I'm in the middle of a calculus course (this is not a calculus question per se), studying from the Larson text, and when an answer to a problem is the equation of a line, I solve for Standard form of a line $Ax + By = C$.

I noticed, however, that the Larson textbook frequently terms answers of the equation of a line in the form $Ax + By + C = 0$, which apparently is the General form (based on my searching around on line. This answer is frequently the equation of a line tangent to a given point on a curve, if that is of any interest.

What are the advantages of one form over another? Should I be using General when doing calculus for some reason? Thanks!

2. Oct 2, 2012

### Staff: Mentor

I don't see much of an advantage for either form over the other. The first form is slightly more useful for graphing, although the slope-intercept form is probably better yet for nonvertical lines.

The second (general) form has a counterpart with terms up through the second degree, for the conic sections, so maybe that's a motivation for this form.

Overall, the distinctions between standard form and general form here aren't very important, IMO.

3. Oct 3, 2012

### Studiot

What form is the most appropriate to use depends upon what you want to do with this equation.

if you have two expressions of the type f(x,y) = 0 and g(x,y) = 0 you can equate them directly.

If f(x,y) = a and g(x,y) = b then you cannot do this so easily.

For calculus (and many other purposes) I would think that the intercept form of the line is more useful viz

y = mx + b

Since calculus is about slopes and m is the slope.

go well

4. Oct 4, 2012

### lordofpi

Thank you both; that sort of makes sense. I always made use of the slope-intercept form ($y=mx+b$ fairly consistently as well. It just seems to be the most useful of all of the forms. Also, I was very lazy in grade school (decades ago), so -- while I have always had a strong aptitude and love of math -- there are some very interesting gaps in the some of the finer details of things I technically should know lol (like I am actually even relearning how to work with Standard form).

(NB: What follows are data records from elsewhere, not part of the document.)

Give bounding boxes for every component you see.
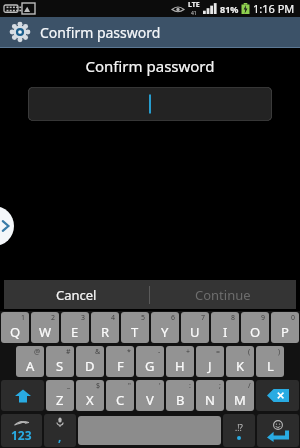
staticText: M	[234, 391, 246, 409]
staticText: 8	[231, 313, 236, 323]
button[interactable]	[28, 87, 272, 121]
staticText: S	[56, 357, 64, 375]
staticText: )	[278, 347, 281, 357]
staticText: H	[175, 357, 185, 375]
staticText: K	[236, 357, 245, 375]
staticText: 6	[171, 313, 176, 323]
staticText: $	[96, 381, 101, 391]
button[interactable]: *	[106, 346, 134, 377]
staticText: ,	[58, 428, 62, 444]
staticText: .!?	[235, 422, 243, 433]
staticText: 5	[141, 313, 146, 323]
staticText: 123	[11, 427, 32, 443]
staticText: G	[145, 357, 155, 375]
button[interactable]: #	[46, 346, 74, 377]
staticText: N	[205, 391, 215, 409]
button[interactable]: Period and symbols	[223, 414, 255, 447]
button[interactable]: -	[136, 346, 164, 377]
staticText: #	[66, 347, 71, 357]
staticText: D	[85, 357, 95, 375]
staticText: Y	[161, 323, 169, 341]
staticText: I	[223, 323, 228, 341]
staticText: -	[158, 347, 161, 357]
staticText: A	[26, 357, 35, 375]
staticText: F	[117, 357, 124, 375]
staticText: 9	[261, 313, 266, 323]
staticText: 1	[21, 313, 26, 323]
button[interactable]: $	[76, 380, 104, 411]
button[interactable]: 3	[61, 312, 89, 343]
button[interactable]: /	[226, 380, 254, 411]
button[interactable]: Continue	[150, 280, 296, 309]
button[interactable]: 5	[121, 312, 149, 343]
button[interactable]: 6	[151, 312, 179, 343]
staticText: J	[208, 357, 212, 375]
staticText: +	[186, 347, 191, 357]
staticText: LTE	[188, 0, 200, 10]
staticText: 0	[291, 313, 296, 323]
staticText: T	[131, 323, 139, 341]
button[interactable]: :	[166, 380, 194, 411]
other: Next hint	[0, 206, 14, 246]
staticText: _	[67, 381, 71, 391]
button[interactable]: Shift	[1, 380, 44, 411]
staticText: *	[127, 347, 131, 357]
staticText: Continue	[195, 286, 251, 304]
staticText: Z	[56, 391, 64, 409]
staticText: L	[267, 357, 274, 375]
button[interactable]: Enter	[257, 414, 299, 447]
staticText: Confirm password	[0, 56, 300, 76]
staticText: ;	[219, 381, 221, 391]
button[interactable]: _	[46, 380, 74, 411]
staticText: 2	[51, 313, 56, 323]
button[interactable]: 8	[211, 312, 239, 343]
staticText: =	[216, 347, 221, 357]
button[interactable]: Backspace	[256, 380, 299, 411]
button[interactable]: ;	[196, 380, 224, 411]
staticText: &	[95, 347, 101, 357]
staticText: 4	[111, 313, 116, 323]
button[interactable]: Comma and voice input	[44, 414, 76, 447]
button[interactable]: Cancel	[4, 280, 149, 309]
button[interactable]: @	[16, 346, 44, 377]
staticText: 41	[191, 10, 197, 17]
button[interactable]: 9	[241, 312, 269, 343]
button[interactable]: Numbers	[1, 414, 42, 447]
button[interactable]: +	[166, 346, 194, 377]
button[interactable]: 7	[181, 312, 209, 343]
button[interactable]: 1	[1, 312, 29, 343]
staticText: V	[146, 391, 154, 409]
button[interactable]: )	[256, 346, 284, 377]
button[interactable]: Space	[78, 416, 221, 445]
staticText: 81%	[220, 3, 239, 15]
staticText: R	[101, 323, 110, 341]
staticText: @	[34, 347, 41, 357]
staticText: Confirm password	[40, 23, 161, 42]
staticText: "	[128, 381, 131, 391]
other: Settings	[10, 22, 30, 42]
staticText: W	[39, 323, 52, 341]
button[interactable]: 0	[271, 312, 299, 343]
staticText: 3	[81, 313, 86, 323]
button[interactable]: 4	[91, 312, 119, 343]
staticText: B	[176, 391, 185, 409]
staticText: /	[248, 381, 251, 391]
staticText: 1:16 PM	[253, 1, 295, 16]
staticText: U	[190, 323, 200, 341]
staticText: 7	[201, 313, 206, 323]
staticText: (	[248, 347, 251, 357]
button[interactable]: "	[106, 380, 134, 411]
button[interactable]: &	[76, 346, 104, 377]
staticText: C	[116, 391, 125, 409]
staticText: O	[250, 323, 261, 341]
staticText: E	[71, 323, 79, 341]
button[interactable]: (	[226, 346, 254, 377]
staticText: Q	[10, 323, 21, 341]
button[interactable]: 2	[31, 312, 59, 343]
button[interactable]: =	[196, 346, 224, 377]
staticText: P	[281, 323, 289, 341]
staticText: '	[159, 381, 161, 391]
staticText: X	[86, 391, 94, 409]
button[interactable]: '	[136, 380, 164, 411]
staticText: Cancel	[56, 286, 97, 304]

I know Larson is far from the consummate text on calculus, but I figured the authors must have had some motivation for drafting answers in the way that they did. Thanks.

5. Oct 4, 2012

### chiro

Hey lordofpi and welcome to the forums.

The second form is typically the form of the equation of an n-dimensional linear object (also an n-dimensional plane) and it has the same form of n . (r - r0) = 0 for an n-dimensional vectors n, r, and r0 (all have to be the same size, but that size is variable).

In a linear context, this can be useful depending on what you are trying to do.

6. Oct 4, 2012

### lordofpi

Thanks chiro for the additional info. And thank you: this place seems to pickup where Usenet left off all those years ago (plus Usenet never had $\LaTeX$!). I am very excited to be able to participate in the ongoing conversations of so many sharp minds.